What to do: Copy out all lines of the records in which the word "Drake" appears.

Extracted entries:
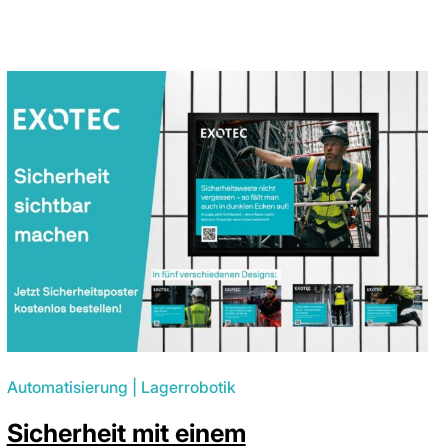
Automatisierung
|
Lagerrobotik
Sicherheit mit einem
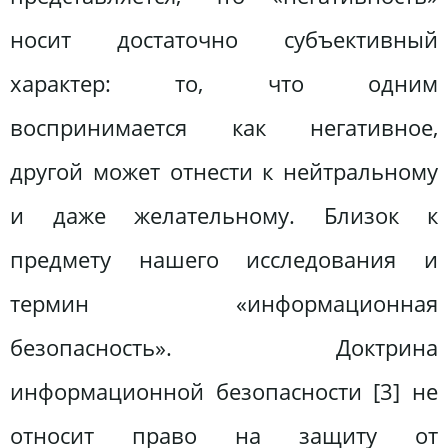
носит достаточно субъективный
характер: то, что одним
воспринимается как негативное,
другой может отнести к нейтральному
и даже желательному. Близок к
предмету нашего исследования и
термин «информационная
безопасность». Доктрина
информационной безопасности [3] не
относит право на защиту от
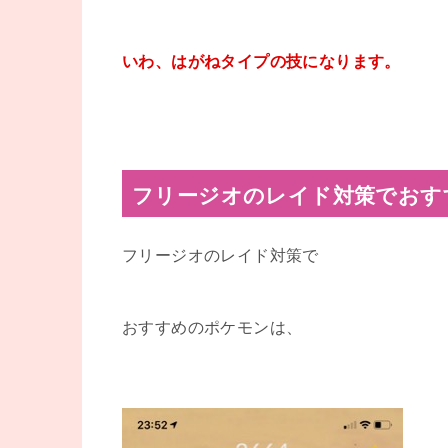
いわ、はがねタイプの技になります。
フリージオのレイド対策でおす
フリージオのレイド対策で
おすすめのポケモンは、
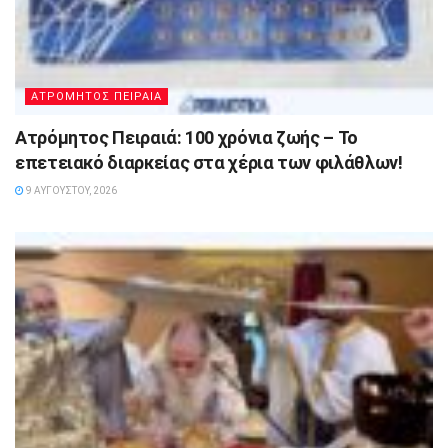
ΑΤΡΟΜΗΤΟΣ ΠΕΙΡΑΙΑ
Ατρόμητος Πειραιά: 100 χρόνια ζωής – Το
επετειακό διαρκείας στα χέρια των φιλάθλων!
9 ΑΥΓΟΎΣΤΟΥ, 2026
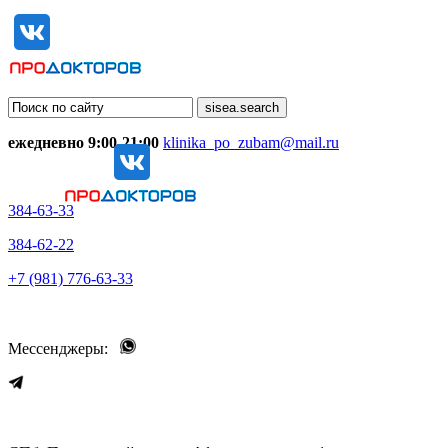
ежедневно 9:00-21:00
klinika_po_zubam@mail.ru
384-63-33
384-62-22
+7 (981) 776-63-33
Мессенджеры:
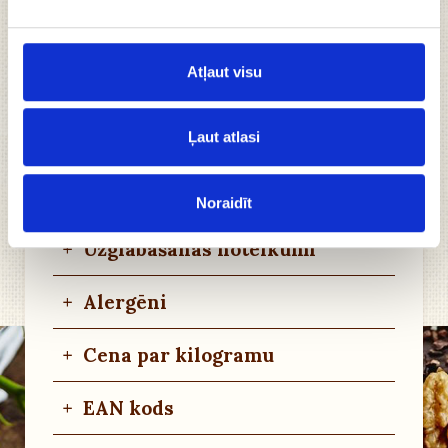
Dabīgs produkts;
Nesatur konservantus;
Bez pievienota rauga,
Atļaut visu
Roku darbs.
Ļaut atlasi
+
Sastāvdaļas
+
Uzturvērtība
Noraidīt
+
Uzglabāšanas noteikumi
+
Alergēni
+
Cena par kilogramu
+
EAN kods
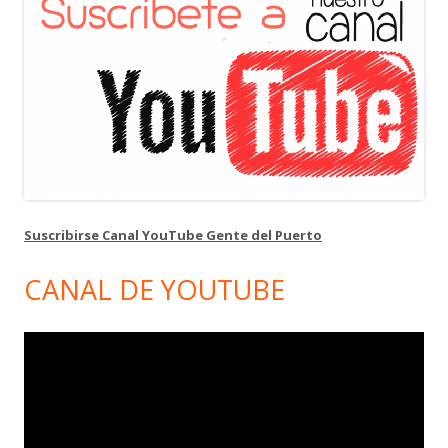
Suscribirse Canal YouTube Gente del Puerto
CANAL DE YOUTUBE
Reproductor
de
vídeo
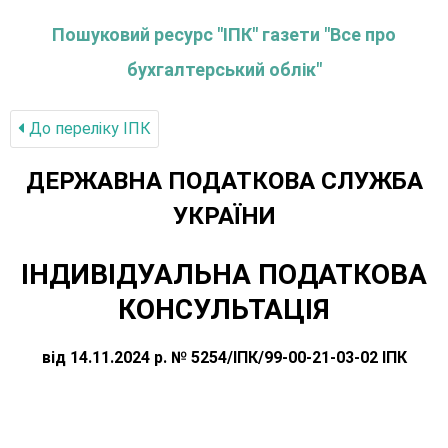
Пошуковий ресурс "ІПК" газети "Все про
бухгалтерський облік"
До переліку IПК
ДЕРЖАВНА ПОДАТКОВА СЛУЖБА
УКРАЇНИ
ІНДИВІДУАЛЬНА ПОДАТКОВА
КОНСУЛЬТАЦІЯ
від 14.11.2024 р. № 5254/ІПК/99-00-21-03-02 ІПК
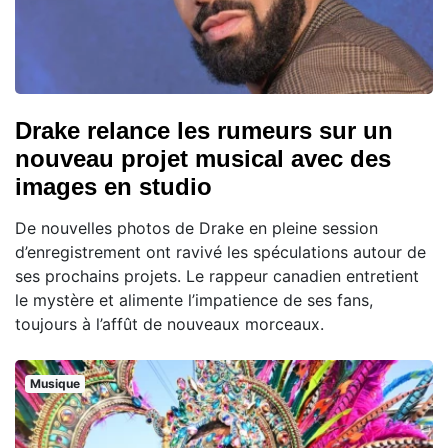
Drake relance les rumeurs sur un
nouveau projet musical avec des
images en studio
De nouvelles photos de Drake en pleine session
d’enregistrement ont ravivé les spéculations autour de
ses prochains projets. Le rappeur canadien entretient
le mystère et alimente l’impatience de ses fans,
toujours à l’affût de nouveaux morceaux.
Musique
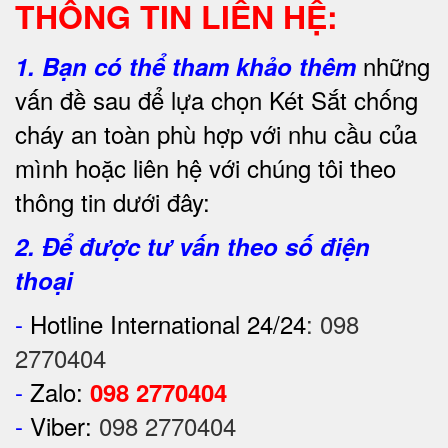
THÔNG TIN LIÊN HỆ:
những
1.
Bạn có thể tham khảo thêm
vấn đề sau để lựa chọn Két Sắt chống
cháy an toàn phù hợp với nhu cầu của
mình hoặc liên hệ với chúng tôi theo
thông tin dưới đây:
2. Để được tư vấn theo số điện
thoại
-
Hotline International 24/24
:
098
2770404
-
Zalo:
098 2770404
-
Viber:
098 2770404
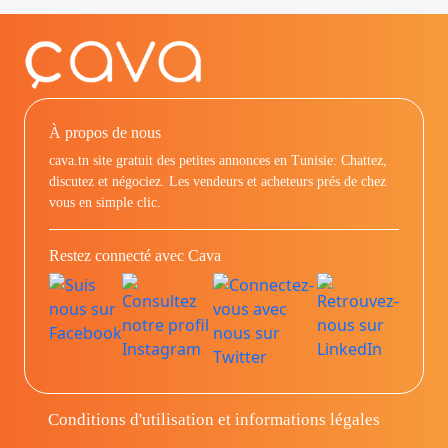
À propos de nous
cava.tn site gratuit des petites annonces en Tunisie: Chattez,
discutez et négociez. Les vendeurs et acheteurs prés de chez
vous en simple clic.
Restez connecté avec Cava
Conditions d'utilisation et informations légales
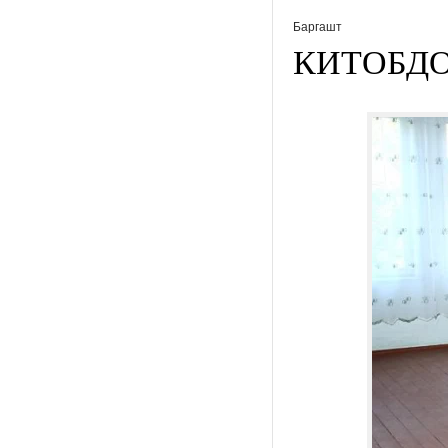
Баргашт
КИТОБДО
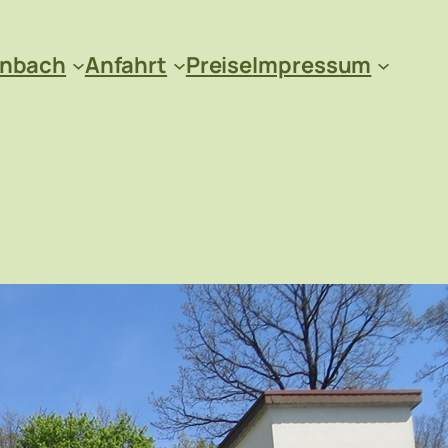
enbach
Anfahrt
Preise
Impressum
---
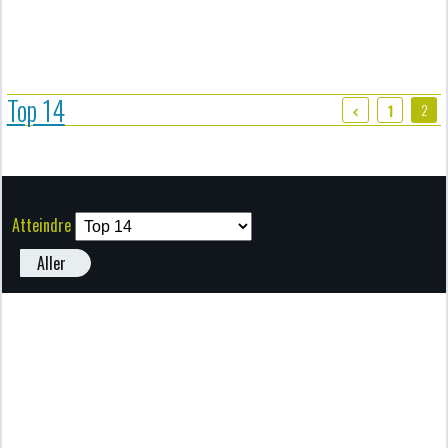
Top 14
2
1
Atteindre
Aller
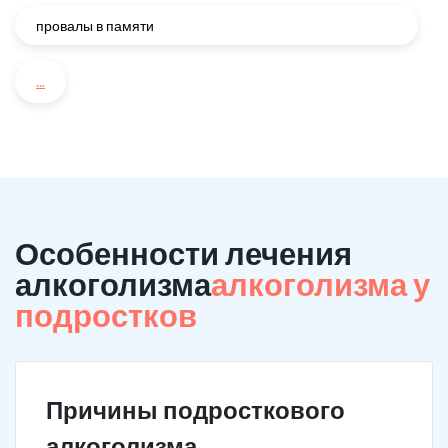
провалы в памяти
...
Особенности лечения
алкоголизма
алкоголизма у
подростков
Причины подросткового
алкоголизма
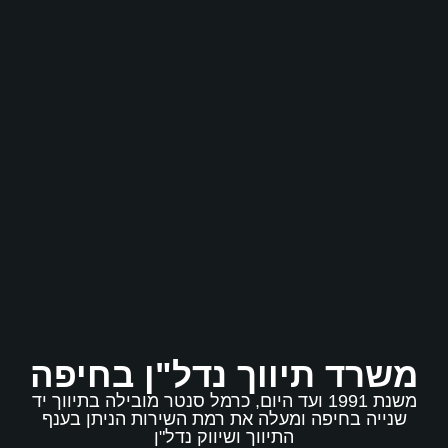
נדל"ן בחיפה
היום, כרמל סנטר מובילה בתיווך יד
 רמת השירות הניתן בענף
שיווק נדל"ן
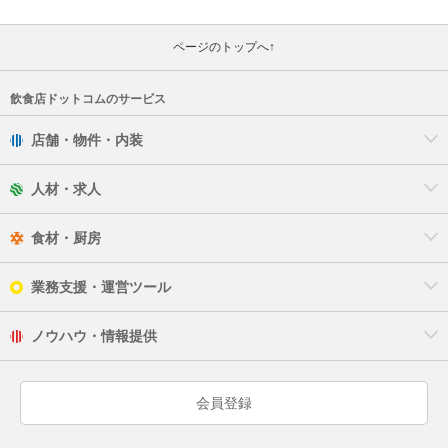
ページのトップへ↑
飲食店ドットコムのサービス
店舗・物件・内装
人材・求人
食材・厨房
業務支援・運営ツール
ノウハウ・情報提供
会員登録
--
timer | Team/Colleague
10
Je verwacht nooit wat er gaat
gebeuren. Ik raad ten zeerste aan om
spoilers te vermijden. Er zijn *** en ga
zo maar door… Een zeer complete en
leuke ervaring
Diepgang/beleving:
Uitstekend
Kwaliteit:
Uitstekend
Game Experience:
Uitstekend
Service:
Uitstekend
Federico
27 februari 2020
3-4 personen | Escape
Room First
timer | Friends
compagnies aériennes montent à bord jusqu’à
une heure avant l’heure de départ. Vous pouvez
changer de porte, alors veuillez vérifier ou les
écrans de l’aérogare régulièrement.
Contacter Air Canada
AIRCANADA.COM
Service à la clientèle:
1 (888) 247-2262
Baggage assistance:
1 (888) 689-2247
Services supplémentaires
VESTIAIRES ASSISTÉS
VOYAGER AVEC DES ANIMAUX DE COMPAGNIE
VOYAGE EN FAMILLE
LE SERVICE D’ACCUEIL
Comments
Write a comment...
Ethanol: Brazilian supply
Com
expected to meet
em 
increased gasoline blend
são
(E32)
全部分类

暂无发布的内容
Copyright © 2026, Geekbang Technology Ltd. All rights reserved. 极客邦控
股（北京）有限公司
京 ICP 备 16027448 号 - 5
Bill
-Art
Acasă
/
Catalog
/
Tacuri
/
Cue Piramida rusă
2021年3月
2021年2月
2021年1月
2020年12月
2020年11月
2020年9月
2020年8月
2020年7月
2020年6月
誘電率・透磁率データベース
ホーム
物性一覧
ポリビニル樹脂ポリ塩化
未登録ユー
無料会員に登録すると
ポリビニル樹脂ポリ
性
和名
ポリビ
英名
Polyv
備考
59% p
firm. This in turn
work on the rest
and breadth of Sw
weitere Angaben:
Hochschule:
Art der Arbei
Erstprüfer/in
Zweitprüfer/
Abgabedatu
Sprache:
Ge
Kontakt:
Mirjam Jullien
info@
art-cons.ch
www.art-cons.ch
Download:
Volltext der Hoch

Answer space:
Drake relance les rumeurs sur un
De nouvelles photos de Drake en pleine session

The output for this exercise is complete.